El ángel le dijo: "No temas, María, porque has encontrado gracia ante Dios. Concebirás en tu vientre y darás a luz un hijo, y le pondrás por nombre Jesús. Será grande, se llamará Hijo del Altísimo, el Señor Dios le dará el trono de David, su padre, reinará sobre la casa de Jacob para siempre, y su reino no tendrá fin".
Y María dijo al ángel: "¿Cómo será eso, pues no conozco varón?".
El ángel le contestó: "El Espíritu Santo vendrá sobre ti, y la fuerza del Altísimo te cubrirá con su sombra; por eso el Santo que va a nacer se llamará Hijo de Dios. Ahí tienes a tu pariente Isabel, que, a pesar de su vejez, ha concebido un hijo, y ya está de seis meses la que llamaban estéril, porque para Dios nada hay imposible".
María contestó: "Aquí está la esclava del Señor; hágase en mí según tu palabra". Y la dejó el ángel.
En Adviento se sitúa la fiesta de la Inmaculada Concepción. Se nos
presenta la figura de María como la Virgen fiel, atenta a la Palabra de Dios
que se encarna en su seno, modelo de oración, vigilancia y espera. Es lo que se
nos pide en adviento.
El Adviento da motivos muy válidos para la admiración, gratitud y
amor que profesamos a la Madre de Dios. Conviene, pues, meditar en María de
Adviento, que se prepara para la venida de su Hijo. Para toda mujer, el nacimiento
de su hijo supone una fiesta extraordinaria, que cambia su vida para siempre;
pero la espera del hijo es un tiempo excepcional, en el que se genera entre la
madre y su hijo una intimidad verdaderamente indisociable. Por eso, si la Navidad
es la fiesta que exalta la maternidad de María, el Adviento exalta la fe con
que María acepta su vocación de madre del Redentor.
El
texto de Lucas sobre la anunciación a María (Lc 1,26-38) refleja la alegría de Dios en su encuentro, por medio del ángel, con María, la llena de gracia…, bendita entre todas
las mujeres”. Y esta alegría que Dios le transmite abre
la espera de la virgen madre. En
María, la humanidad acoge el ofrecimiento de salvación
hecho por Dios. Dios ha hallado una madre que le haga nacer entre nosotros.
Todo
en María ha sido predestinado por Dios con vistas al cumplimiento de su
voluntad de revelarse a la humanidad y salvarla enviando a su Hijo al mundo. Dios
ha querido encontrarse con ella desde su eternidad. El sueño de Dios en favor
de sus hijos puede al fin realizarse. Y Dios viene, se incorpora en nuestra
historia, sella su alianza con nosotros para siempre.
María
acoge el plan de Dios con la actitud de obediencia propia de la fe. Pero esta
obediencia lleva primero a remontar las dificultades del creer. María, como los
grandes creyentes de la historia, no teme expresar ante su Dios su propio
sentimiento de incapacidad frente al designio divino que trasciende toda humana
razón: ¿cómo podrá ser esto si no tengo
relación con ningún varón?
Y
en virtud de esa misma fe confiada que le hace al mismo tiempo referir toda su
existencia al Dios que todo lo puede,
no duda en responder al anuncio: “Hágase en mí lo que has dicho”. En su respuesta halla eco el “Hágase” divino, por el que fueron creadas
todas las cosas. Su acogida de la gracia anuncia la nueva creación. María pone
a disposición del Padre su cuerpo virginal, para que su Hijo pueda tener un
cuerpo humano por obra del Espíritu Santo, y se convierta en hermano nuestro.
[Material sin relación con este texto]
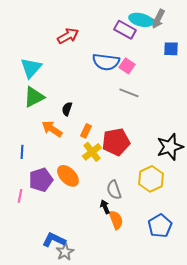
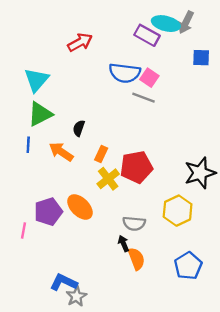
gray line: (129, 93) -> (143, 98), moved
blue line: (22, 152) -> (28, 145), moved
gray semicircle: (114, 190) -> (134, 223), turned -66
Lo imposible se hace posible. “Y el Verbo
se hizo carne y habitó entre nosotros”.
En la Encarnación, María inicia un camino de fe y ya toda su vida
será un caminar en la “obediencia de la fe”, un continuo Adviento de esperanza
en el silencio de la oración, en la oscuridad de la fe, en la sorpresa del
misterio de Dios. María “conservaba todas estas cosas en su corazón”.
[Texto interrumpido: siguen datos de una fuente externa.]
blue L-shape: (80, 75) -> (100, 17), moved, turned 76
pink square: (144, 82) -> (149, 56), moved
Santa María, Madre de Dios,
consérvame un corazón de niño,
puro y cristalino como una fuente.
Dame un corazón sencillo,
que no saboree las tristezas;
un corazón grande para entregarse,
tierno en la compasión;
un corazón fiel y generoso,
que no olvide ningún bien,
ni guarde rencor por ningún mal.
Forma en mí un corazón manso y humilde,
que ame sin reclamar agradecimiento,
gozoso al desaparecer en el corazón de tu divino Hijo;
un corazón grande e indomable,
que con ninguna ingratitud se cierre
y con ninguna indiferencia se canse;
un corazón apasionado por la gloria de Jesucristo,
herido por su amor,
con una herida que sólo se cure en el cielo Amén.